Why Pauhu Runs on Any Chip

Browser-native inference with automatic GPU acceleration. No CUDA dependency, no GPU vendor lock-in. From a government server in Helsinki to a smartphone in Lisbon - the same models, the same accuracy, EUR 0 inference cost.

1. The runtime: browser-native inference
2. Adaptive model loading
3. Device detection and progressive download
4. No CUDA, no lock-in
5. Market impact
6. FAQ

1. The Runtime: Browser-Native Inference

Pauhu models are exported in an open, industry-standard format supported by every major ML framework. At inference time, models run inside the browser via an optimized runtime, which supports two execution backends:

Backend	Technology	Best for
Cross-platform execution	CPU-based, runs everywhere	Universal compatibility. Any browser, any device.
GPU acceleration	GPU-accelerated, shader-based	Faster inference on devices with a GPU. Automatic fallback to CPU if unavailable.

The runtime selects the best backend automatically. On a laptop with a discrete GPU, GPU acceleration speeds up inference. On a smartphone or a locked-down government workstation without GPU drivers, CPU-based execution provides the same results at a slightly slower speed. The model weights are identical in both cases.

No installation required.

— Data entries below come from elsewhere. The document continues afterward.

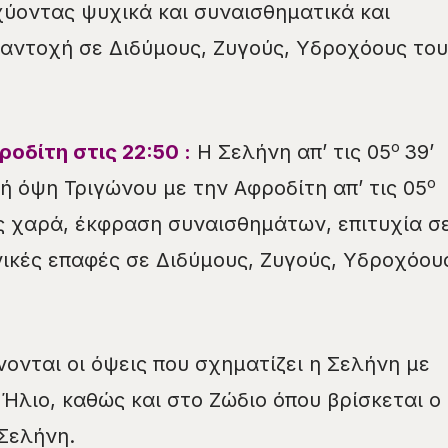
ύοντας ψυχικά και συναισθηματικά και
αντοχή σε Διδύμους, Ζυγούς, Υδροχόους του
ο
ροδίτη στις
22
:
50
:
Η Σελήνη απ’ τις 05
39’
ο
ή όψη Τριγώνου με την Αφροδίτη απ’ τις 05
ς χαρά, έκφραση συναισθημάτων, επιτυχία σ
νικές επαφές σε Διδύμους, Ζυγούς, Υδροχόου
νονται οι όψεις που σχηματίζει η Σελήνη με
Ήλιο, καθώς και στο Ζώδιο όπου βρίσκεται ο
Σελήνη.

Because the optimized runtime runs inside the browser, there is nothing to install, no driver to configure, and no system-level permissions to request. Open the page, and inference begins.

2. Adaptive Model Loading

Not every device has 16 GB of RAM. Pauhu detects available memory and loads the appropriate model tier automatically:

Tier A - Lite

Device memory: ≤4 GB
Model: Encoder-only (lightweight)
Capability: Search and retrieval. Instant lookups across 4.8M documents. No generation.
Use case: Smartphones, tablets, low-spec laptops, embedded kiosks.

Tier B - Standard

Device memory: 4–8 GB
Model: Multilingual model - encoder + decoder
Capability: Search + grounded answer generation with citations. 24 EU languages.
Use case: Office laptops, standard government workstations.

Tier C - Full

Device memory: 8 GB+
Model: Multilingual model - full encoder + decoder
Capability: Full pipeline: search, generation, topic classification, legal modality analysis, translation.
Use case: Developer machines, servers, self-hosted containers.

Tier selection is automatic but can be overridden. In a self-hosted deployment, you can pin a specific tier via environment variable:

# Force Tier C regardless of detected memory
PAUHU_MODEL_TIER=full docker compose up -d

3. Device Detection and Progressive Download

The loading sequence is designed to minimise time-to-first-result:

  1. Detect available device memory
  2. Select tier (A, B, or C)
  3. Download encoder (search model) → search is available immediately
  4. Download decoder (generation model) → generation available when ready
  5. Cache both locally → subsequent visits are instant

Encoder first, decoder lazy

The encoder (search/retrieval) downloads first because it is smaller and provides immediate value. Users can search and browse results while the decoder downloads in the background. If a user only needs search, the decoder is never downloaded at all.

Progressive download

Phase	Tier A	Tier B	Tier C
Encoder	Small	Small	Large
Decoder	-	Small	Large
Total	Lightweight	Medium	Full

All models are optimised and compressed to reduce file size and inference latency without measurable accuracy loss on EU legal benchmarks.

4. No CUDA, No Lock-In

Most AI systems require NVIDIA GPUs with CUDA drivers. This creates three problems for government and enterprise buyers:

Hardware lock-in: You must buy NVIDIA GPUs, which are supply-constrained and expensive.
Driver dependency: CUDA drivers must be installed and maintained, which requires system-level access that many IT policies restrict.
Chip sovereignty: NVIDIA is a US company subject to US export controls. Dependency on a single non-EU chip vendor is a supply chain risk.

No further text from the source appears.